In Romans 3:27, Paul says that the law is not about works but about faith that saves.

Some use the New Testament teaching that we must obey the spirit of the law not the letter of the law as saying we can interpret the nasty laws figuratively not literally. Such an interpretation is an exaggeration of the command and makes the law useless. It is really just an excuse for saying you are a believer in the Bible's divine authority when you are not. The spirit of the law refers to understanding it correctly and not exaggerating any of its laws. A judge who sentences a shop lifter to jail for three years may see that penalty laid down in the books of the law. But he will be ignoring laws about extenuating circumstances. Thus he is putting the letter above the meaning of the law.
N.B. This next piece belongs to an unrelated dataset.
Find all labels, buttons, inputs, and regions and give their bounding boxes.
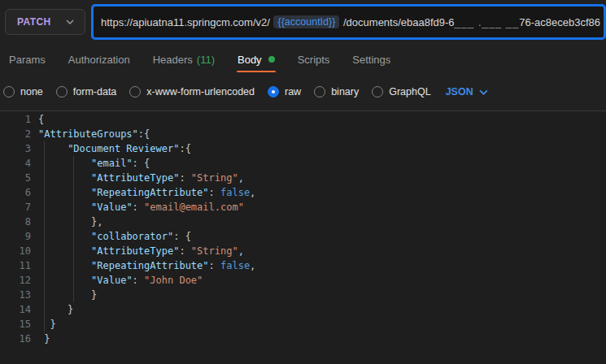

In Acts 15, the apostles grappled with the problem of non-Jewish Christians and their relationship to the Jewish Law. As they didn’t want to burden the converts, they decreed that they must abstain from blood, eating meat sacrificed to demons, fornication and the meat of animals that were strangled. The Church concludes from this that she has the power to restore as much of the Jewish Law as she wants. In principle, the Church can require that adulterers be stoned to death. Acts 15 however only describes an emergency situation. Plainly, it cannot be concluded from it that the Church should restore parts of the Law if it wants. It sounds more like a situation where the whole Law was required but it was not possible for it to be entirely kept.

The decision was not made to please anybody. If the apostles had wanted to please people they would have given in to the Jewish Christians who considered it necessary to circumcise the Gentiles and put down circumcision as a requirement. After all, that is what the meetings and deliberations outlined in Acts 15 were about.
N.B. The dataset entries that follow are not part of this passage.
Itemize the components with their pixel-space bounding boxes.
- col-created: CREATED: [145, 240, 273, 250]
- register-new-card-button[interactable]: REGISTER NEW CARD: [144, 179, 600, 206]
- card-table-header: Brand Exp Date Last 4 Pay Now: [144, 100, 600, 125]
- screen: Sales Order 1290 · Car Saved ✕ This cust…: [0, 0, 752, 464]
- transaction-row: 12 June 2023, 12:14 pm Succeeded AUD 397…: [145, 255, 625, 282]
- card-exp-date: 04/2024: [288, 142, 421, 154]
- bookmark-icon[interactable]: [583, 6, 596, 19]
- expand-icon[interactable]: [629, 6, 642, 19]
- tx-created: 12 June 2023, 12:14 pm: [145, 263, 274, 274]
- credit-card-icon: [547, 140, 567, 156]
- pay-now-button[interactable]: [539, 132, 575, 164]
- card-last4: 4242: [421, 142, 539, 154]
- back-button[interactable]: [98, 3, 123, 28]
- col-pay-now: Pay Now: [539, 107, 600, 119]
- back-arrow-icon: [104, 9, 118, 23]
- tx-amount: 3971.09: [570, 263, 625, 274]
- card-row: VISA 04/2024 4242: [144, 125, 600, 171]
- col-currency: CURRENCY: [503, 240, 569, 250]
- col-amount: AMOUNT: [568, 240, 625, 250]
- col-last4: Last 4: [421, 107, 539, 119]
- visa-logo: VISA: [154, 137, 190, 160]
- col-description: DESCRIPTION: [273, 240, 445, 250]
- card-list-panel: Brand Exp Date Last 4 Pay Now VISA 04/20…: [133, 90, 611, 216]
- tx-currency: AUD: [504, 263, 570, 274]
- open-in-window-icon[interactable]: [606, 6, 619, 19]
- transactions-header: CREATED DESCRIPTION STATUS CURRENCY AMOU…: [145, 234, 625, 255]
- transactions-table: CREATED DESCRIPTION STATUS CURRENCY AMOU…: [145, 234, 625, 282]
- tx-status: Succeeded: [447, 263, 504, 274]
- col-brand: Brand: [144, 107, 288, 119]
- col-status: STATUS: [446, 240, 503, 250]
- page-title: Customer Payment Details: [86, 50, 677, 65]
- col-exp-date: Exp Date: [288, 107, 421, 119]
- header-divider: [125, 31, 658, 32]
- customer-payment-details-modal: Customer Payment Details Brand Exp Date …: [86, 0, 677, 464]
The decision implies the whole Law ideally and if possible should be advocated for observance. The Church says that the ban on fornication is a moral law. Yet in Acts 15 it is listed as banned. Murder was also forbidden by the Law of the Jews given by God as well as fornication was. Does the apostles banning fornication and not murder mean that the Gentiles were allowed to commit murder? Of course not. Clearly the apostles were saying that the ban on eating blood, meat sacrificed to pagan gods or the meat of strangled animals were moral laws as much as fornication was. Thus they cannot be done away. What is wrong is wrong and that cannot be changed.

JOHN 8

Jesus in John 8 has to deal with the woman caught in adultery.  The law of Moses says she is to be stoned and her accusers test him to see if he breaks the law or says it is wrong even if he does not counsel breaking it.  Jesus of course will not do that. Hank Hani writes, "In context, Jesus hardly abrogates the law of Moses. Instead, he says, 'If any one of you is without sin, let him be the first to cast a stone at her' "(John 8:7). He says he does not condemn her. He means hate and punish. He tells her to leave her live of sin so he does condemn her sin. He condemns her as a sinner but not as somebody who is to be condemned to death.  Why did Jesus not stone her?  Well the mob had left and the command is that a group must do it not an individual or perhaps Jesus was telling the mob that he too was a sinner.
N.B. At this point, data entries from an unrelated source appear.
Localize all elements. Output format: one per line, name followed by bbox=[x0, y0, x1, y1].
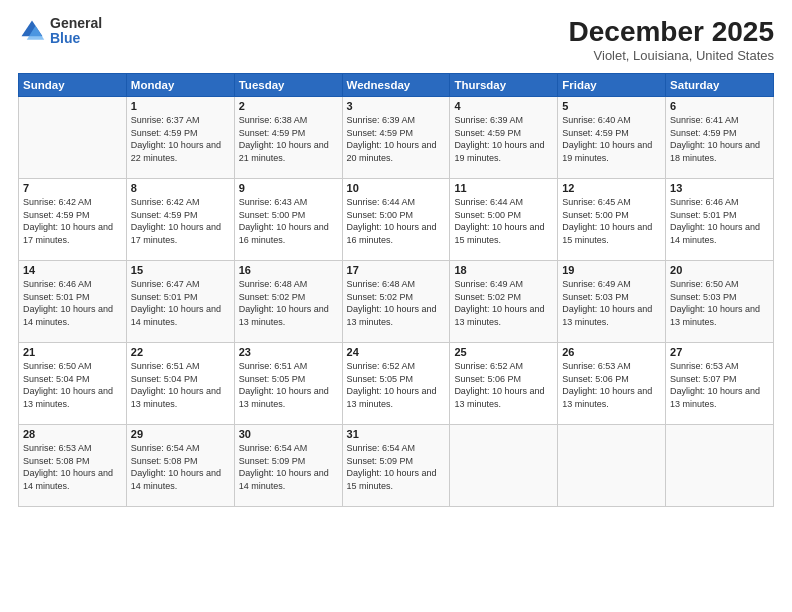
calendar-cell bbox=[666, 425, 774, 507]
calendar-cell: 10Sunrise: 6:44 AMSunset: 5:00 PMDayligh… bbox=[342, 179, 450, 261]
calendar-cell: 30Sunrise: 6:54 AMSunset: 5:09 PMDayligh… bbox=[234, 425, 342, 507]
day-info: Sunrise: 6:39 AMSunset: 4:59 PMDaylight:… bbox=[347, 114, 446, 164]
day-number: 27 bbox=[670, 346, 769, 358]
calendar-cell: 28Sunrise: 6:53 AMSunset: 5:08 PMDayligh… bbox=[19, 425, 127, 507]
day-info: Sunrise: 6:53 AMSunset: 5:08 PMDaylight:… bbox=[23, 442, 122, 492]
day-info: Sunrise: 6:54 AMSunset: 5:09 PMDaylight:… bbox=[347, 442, 446, 492]
day-info: Sunrise: 6:51 AMSunset: 5:04 PMDaylight:… bbox=[131, 360, 230, 410]
calendar-cell: 27Sunrise: 6:53 AMSunset: 5:07 PMDayligh… bbox=[666, 343, 774, 425]
calendar-cell: 5Sunrise: 6:40 AMSunset: 4:59 PMDaylight… bbox=[558, 97, 666, 179]
day-info: Sunrise: 6:42 AMSunset: 4:59 PMDaylight:… bbox=[23, 196, 122, 246]
calendar-week-3: 14Sunrise: 6:46 AMSunset: 5:01 PMDayligh… bbox=[19, 261, 774, 343]
day-number: 24 bbox=[347, 346, 446, 358]
col-thursday: Thursday bbox=[450, 74, 558, 97]
day-info: Sunrise: 6:47 AMSunset: 5:01 PMDaylight:… bbox=[131, 278, 230, 328]
calendar-week-5: 28Sunrise: 6:53 AMSunset: 5:08 PMDayligh… bbox=[19, 425, 774, 507]
col-sunday: Sunday bbox=[19, 74, 127, 97]
col-friday: Friday bbox=[558, 74, 666, 97]
day-number: 28 bbox=[23, 428, 122, 440]
day-number: 14 bbox=[23, 264, 122, 276]
calendar-cell: 11Sunrise: 6:44 AMSunset: 5:00 PMDayligh… bbox=[450, 179, 558, 261]
day-number: 7 bbox=[23, 182, 122, 194]
calendar-title: December 2025 bbox=[569, 16, 774, 48]
day-info: Sunrise: 6:49 AMSunset: 5:02 PMDaylight:… bbox=[454, 278, 553, 328]
day-number: 16 bbox=[239, 264, 338, 276]
day-info: Sunrise: 6:37 AMSunset: 4:59 PMDaylight:… bbox=[131, 114, 230, 164]
logo-text: General Blue bbox=[50, 16, 102, 47]
calendar-cell: 9Sunrise: 6:43 AMSunset: 5:00 PMDaylight… bbox=[234, 179, 342, 261]
calendar-cell: 1Sunrise: 6:37 AMSunset: 4:59 PMDaylight… bbox=[126, 97, 234, 179]
day-number: 17 bbox=[347, 264, 446, 276]
day-number: 26 bbox=[562, 346, 661, 358]
calendar-cell: 16Sunrise: 6:48 AMSunset: 5:02 PMDayligh… bbox=[234, 261, 342, 343]
day-info: Sunrise: 6:46 AMSunset: 5:01 PMDaylight:… bbox=[23, 278, 122, 328]
day-info: Sunrise: 6:42 AMSunset: 4:59 PMDaylight:… bbox=[131, 196, 230, 246]
calendar-cell: 17Sunrise: 6:48 AMSunset: 5:02 PMDayligh… bbox=[342, 261, 450, 343]
day-info: Sunrise: 6:44 AMSunset: 5:00 PMDaylight:… bbox=[347, 196, 446, 246]
day-info: Sunrise: 6:41 AMSunset: 4:59 PMDaylight:… bbox=[670, 114, 769, 164]
day-number: 23 bbox=[239, 346, 338, 358]
calendar-week-4: 21Sunrise: 6:50 AMSunset: 5:04 PMDayligh… bbox=[19, 343, 774, 425]
calendar-subtitle: Violet, Louisiana, United States bbox=[569, 48, 774, 63]
calendar-cell: 22Sunrise: 6:51 AMSunset: 5:04 PMDayligh… bbox=[126, 343, 234, 425]
day-number: 11 bbox=[454, 182, 553, 194]
calendar-cell: 21Sunrise: 6:50 AMSunset: 5:04 PMDayligh… bbox=[19, 343, 127, 425]
day-number: 12 bbox=[562, 182, 661, 194]
day-info: Sunrise: 6:48 AMSunset: 5:02 PMDaylight:… bbox=[239, 278, 338, 328]
day-number: 25 bbox=[454, 346, 553, 358]
calendar-cell: 31Sunrise: 6:54 AMSunset: 5:09 PMDayligh… bbox=[342, 425, 450, 507]
day-number: 20 bbox=[670, 264, 769, 276]
day-number: 15 bbox=[131, 264, 230, 276]
calendar-cell bbox=[450, 425, 558, 507]
header-row: Sunday Monday Tuesday Wednesday Thursday… bbox=[19, 74, 774, 97]
calendar-cell: 20Sunrise: 6:50 AMSunset: 5:03 PMDayligh… bbox=[666, 261, 774, 343]
day-number: 19 bbox=[562, 264, 661, 276]
day-number: 1 bbox=[131, 100, 230, 112]
day-number: 31 bbox=[347, 428, 446, 440]
day-number: 6 bbox=[670, 100, 769, 112]
col-monday: Monday bbox=[126, 74, 234, 97]
day-info: Sunrise: 6:49 AMSunset: 5:03 PMDaylight:… bbox=[562, 278, 661, 328]
day-info: Sunrise: 6:48 AMSunset: 5:02 PMDaylight:… bbox=[347, 278, 446, 328]
day-number: 5 bbox=[562, 100, 661, 112]
day-number: 3 bbox=[347, 100, 446, 112]
calendar-cell: 4Sunrise: 6:39 AMSunset: 4:59 PMDaylight… bbox=[450, 97, 558, 179]
calendar-cell: 8Sunrise: 6:42 AMSunset: 4:59 PMDaylight… bbox=[126, 179, 234, 261]
calendar-cell: 25Sunrise: 6:52 AMSunset: 5:06 PMDayligh… bbox=[450, 343, 558, 425]
col-tuesday: Tuesday bbox=[234, 74, 342, 97]
calendar-cell: 6Sunrise: 6:41 AMSunset: 4:59 PMDaylight… bbox=[666, 97, 774, 179]
title-section: December 2025 Violet, Louisiana, United … bbox=[569, 16, 774, 63]
day-info: Sunrise: 6:54 AMSunset: 5:08 PMDaylight:… bbox=[131, 442, 230, 492]
col-saturday: Saturday bbox=[666, 74, 774, 97]
day-info: Sunrise: 6:50 AMSunset: 5:04 PMDaylight:… bbox=[23, 360, 122, 410]
day-number: 2 bbox=[239, 100, 338, 112]
day-number: 4 bbox=[454, 100, 553, 112]
day-info: Sunrise: 6:54 AMSunset: 5:09 PMDaylight:… bbox=[239, 442, 338, 492]
calendar-table: Sunday Monday Tuesday Wednesday Thursday… bbox=[18, 73, 774, 507]
day-info: Sunrise: 6:44 AMSunset: 5:00 PMDaylight:… bbox=[454, 196, 553, 246]
calendar-cell: 12Sunrise: 6:45 AMSunset: 5:00 PMDayligh… bbox=[558, 179, 666, 261]
day-info: Sunrise: 6:53 AMSunset: 5:06 PMDaylight:… bbox=[562, 360, 661, 410]
day-info: Sunrise: 6:43 AMSunset: 5:00 PMDaylight:… bbox=[239, 196, 338, 246]
day-number: 29 bbox=[131, 428, 230, 440]
calendar-cell: 18Sunrise: 6:49 AMSunset: 5:02 PMDayligh… bbox=[450, 261, 558, 343]
day-info: Sunrise: 6:39 AMSunset: 4:59 PMDaylight:… bbox=[454, 114, 553, 164]
calendar-cell bbox=[558, 425, 666, 507]
day-info: Sunrise: 6:50 AMSunset: 5:03 PMDaylight:… bbox=[670, 278, 769, 328]
day-number: 9 bbox=[239, 182, 338, 194]
calendar-cell: 24Sunrise: 6:52 AMSunset: 5:05 PMDayligh… bbox=[342, 343, 450, 425]
day-info: Sunrise: 6:40 AMSunset: 4:59 PMDaylight:… bbox=[562, 114, 661, 164]
calendar-cell: 7Sunrise: 6:42 AMSunset: 4:59 PMDaylight… bbox=[19, 179, 127, 261]
day-number: 10 bbox=[347, 182, 446, 194]
page: General Blue December 2025 Violet, Louis… bbox=[0, 0, 792, 612]
calendar-cell: 23Sunrise: 6:51 AMSunset: 5:05 PMDayligh… bbox=[234, 343, 342, 425]
calendar-cell bbox=[19, 97, 127, 179]
day-number: 30 bbox=[239, 428, 338, 440]
calendar-cell: 14Sunrise: 6:46 AMSunset: 5:01 PMDayligh… bbox=[19, 261, 127, 343]
day-info: Sunrise: 6:46 AMSunset: 5:01 PMDaylight:… bbox=[670, 196, 769, 246]
day-info: Sunrise: 6:51 AMSunset: 5:05 PMDaylight:… bbox=[239, 360, 338, 410]
day-number: 8 bbox=[131, 182, 230, 194]
calendar-cell: 19Sunrise: 6:49 AMSunset: 5:03 PMDayligh… bbox=[558, 261, 666, 343]
day-number: 13 bbox=[670, 182, 769, 194]
calendar-cell: 13Sunrise: 6:46 AMSunset: 5:01 PMDayligh… bbox=[666, 179, 774, 261]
Jesus far from contradicting God's law in the Sermon on the Mount tries to bring out and convey its real meaning and God's real intent. So that is why the command banning adultery means not to deliberately want to commit adultery either. This approach is quite a reinforcement.

If Jesus really saved this woman from death the episode says nothing about when the accusers are sincere.  Condemning adultery as sin especially in a patriarchal woman hating society that too easily wanted to kill married women thought to have taken lovers was frankly cruel and dangerous.  The real topic should have been how they were treated if they were accused or caught.